Publicly accessible content auditing

Discovery Exercise

Are you showing things to the world that you shouldn’t be? Simple search operators revealed the above example. Is this YOUR document? Should anyone on the Internet be able to download it? Make a #DataPrivacyWeek impact for your business with this simple discovery exercise.

Search engines are constantly crawling and indexing websites. They don’t just look at web pages (HTML files). They index a wide variety of file types, including PDFs, Word documents (.doc, .docx), spreadsheets (.xls, .xlsx), presentations (.ppt, .pptx), and more.

You can use some simple search operators to see what your own website is publishing. Visit your search engine of choice, and try the following operators:

site:name-of-your-website[.]com filetype:pdf

Anything interesting? What if instead of pdf, you try docx, doc, xlsx, pptx, rtf, and so on? Try other search engines as well.

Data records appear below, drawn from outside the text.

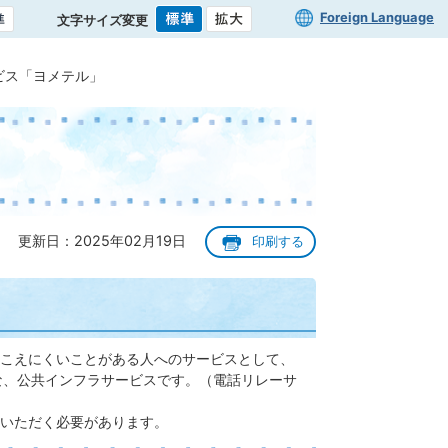
Foreign Language
文字サイズ変更
ビス「ヨメテル」
更新日：2025年02月19日
印刷する
こえにくいことがある人へのサービスとして、
な、公共インフラサービスです。（電話リレーサ
いただく必要があります。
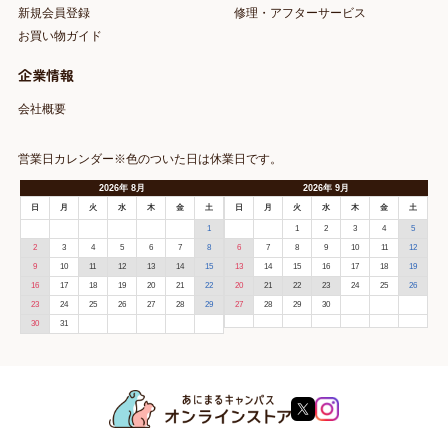
新規会員登録
修理・アフターサービス
お買い物ガイド
企業情報
会社概要
営業日カレンダー※色のついた日は休業日です。
2026
年
8月
2026
年
9月
日
月
火
水
木
金
土
日
月
火
水
木
金
土
1
1
2
3
4
5
2
3
4
5
6
7
8
6
7
8
9
10
11
12
9
10
11
12
13
14
15
13
14
15
16
17
18
19
16
17
18
19
20
21
22
20
21
22
23
24
25
26
23
24
25
26
27
28
29
27
28
29
30
30
31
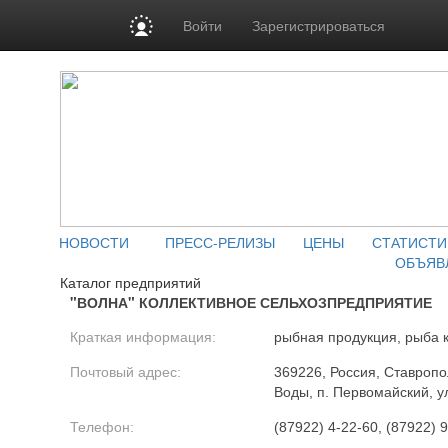
Войти
Зарегистрироваться
НОВОСТИ
ПРЕСС-РЕЛИЗЫ
ЦЕНЫ
СТАТИСТИ
ОБЪЯВ
Каталог предприятий
"ВОЛНА" КОЛЛЕКТИВНОЕ СЕЛЬХОЗПРЕДПРИЯТИЕ
Краткая информация:
рыбная продукция, рыба 
Почтовый адрес:
369226, Россия, Ставропо
Воды, п. Первомайский, у
Телефон:
(87922) 4-22-60, (87922)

Found a TON of results? Use the intext: operator and/or the – (minus) operator to search for specific words or filter out certain words.

Things to note:

1️⃣ – If you have never seen a defanged URL before, you have now! Fangs removed…as in, it can no longer bite! The square brackets prevent automatic conversion of on otherwise live URL via your browser, LinkedIn’s ‘Post’ function, or wherever the URL shows up and is processed.

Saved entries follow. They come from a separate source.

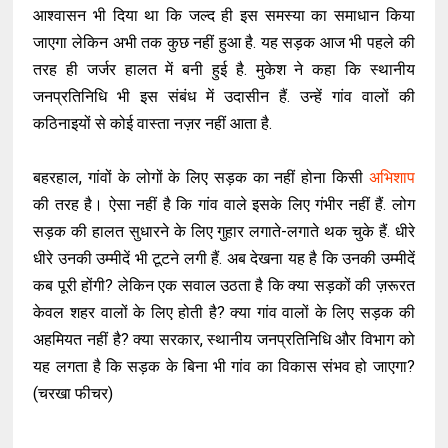
आश्वासन भी दिया था कि जल्द ही इस समस्या का समाधान किया
जाएगा लेकिन अभी तक कुछ नहीं हुआ है. यह सड़क आज भी पहले की
तरह ही जर्जर हालत में बनी हुई है. मुकेश ने कहा कि स्थानीय
जनप्रतिनिधि भी इस संबंध में उदासीन हैं. उन्हें गांव वालों की
कठिनाइयों से कोई वास्ता नज़र नहीं आता है.
बहरहाल, गांवों के लोगों के लिए सड़क का नहीं होना किसी
अभिशाप
की तरह है। ऐसा नहीं है कि गांव वाले इसके लिए गंभीर नहीं हैं. लोग
सड़क की हालत सुधारने के लिए गुहार लगाते-लगाते थक चुके हैं. धीरे
धीरे उनकी उम्मीदें भी टूटने लगी हैं. अब देखना यह है कि उनकी उम्मीदें
कब पूरी होंगी? लेकिन एक सवाल उठता है कि क्या सड़कों की ज़रूरत
केवल शहर वालों के लिए होती है? क्या गांव वालों के लिए सड़क की
अहमियत नहीं है? क्या सरकार, स्थानीय जनप्रतिनिधि और विभाग को
यह लगता है कि सड़क के बिना भी गांव का विकास संभव हो जाएगा?
(चरखा फीचर)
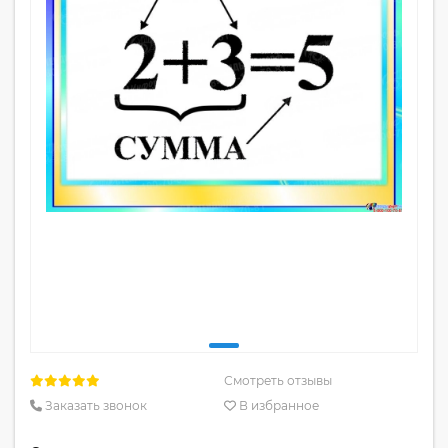
Смотреть отзывы
Заказать звонок
В избранное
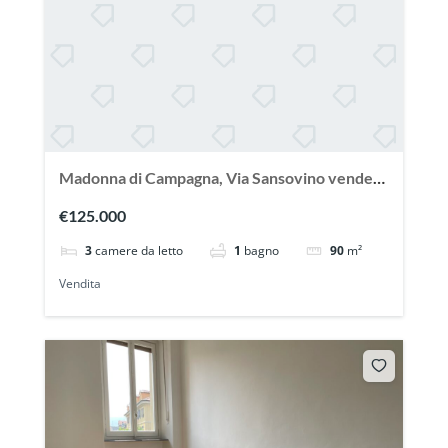
Madonna di Campagna, Via Sansovino vendesi
ampio appartamento con terrazzo
€125.000
3
camere da letto
1
bagno
90
m²
Vendita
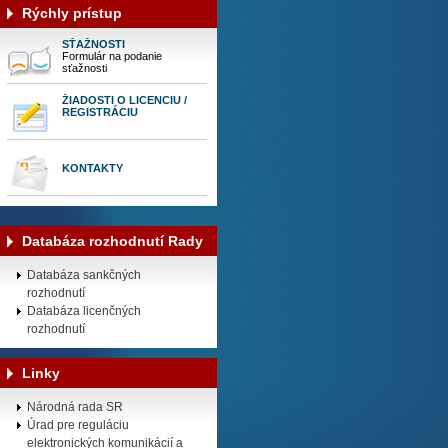
Rýchly prístup
SŤAŽNOSTI
Formulár na podanie
sťažnosti
ŽIADOSTI O LICENCIU /
REGISTRÁCIU
KONTAKTY
Databáza rozhodnutí Rady
Databáza sankčných
rozhodnutí
Databáza licenčných
rozhodnutí
Linky
Národná rada SR
Úrad pre reguláciu
elektronických komunikácií a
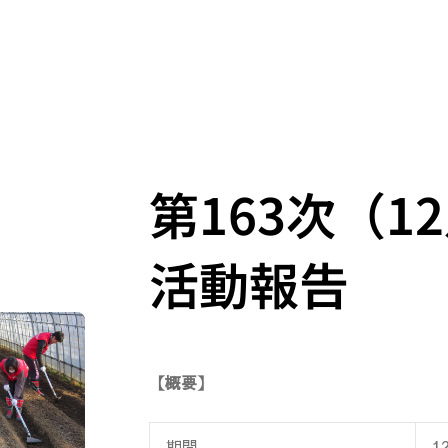
第163次（1
活動報告
【概要】
期間
1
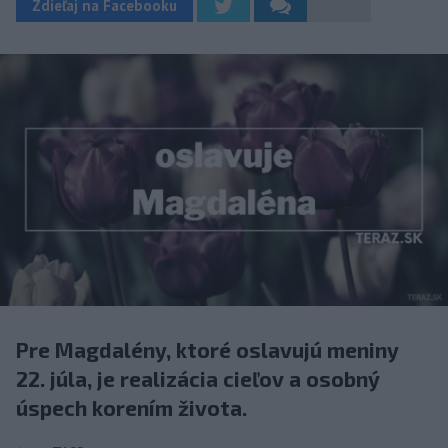
Zdieľaj na Facebooku
Pre Magdalény, ktoré oslavujú meniny
22. júla, je realizácia cieľov a osobný
úspech korením života.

2️⃣ – When you do your search, you will need to use your real website’s name, with no square brackets, no https://, and no www.

3️⃣ – This is not the end of the story. With only the above operators, you will be limiting your search to a specific website and a specific file type. Just because there are no results, doesn’t mean you are squared away. There are tons of places where files you produce can exist. Which systems do you use? Do you have a common title or header?

4️⃣ – Additional operators can assist you in searching for specific things or excluding certain things. Get creative, but do not include anything sensitive in a search operator.

5️⃣ – This is #DataPrivacyWeek after all. Know that accessing systems that do not belong to you may be an issue.

That said, want to get further in the weeds? Check out the Google Hacking Database (GHDB).

Applicable Security Controls

Does any of this seem familiar? You might recognize the implications of publicly accessible content if you are familiar with NIST SP 800-171. Specifically, Access Control 3.1.22 (CMMC Practice AC.L2-3.1.22) states:

Control CUI posted or processed on publicly accessible systems.

With a bit of manipulation of search operators it is entirely possible to find Controlled Unclassified Information (CUI) on publicly accessible systems.

Happy searching!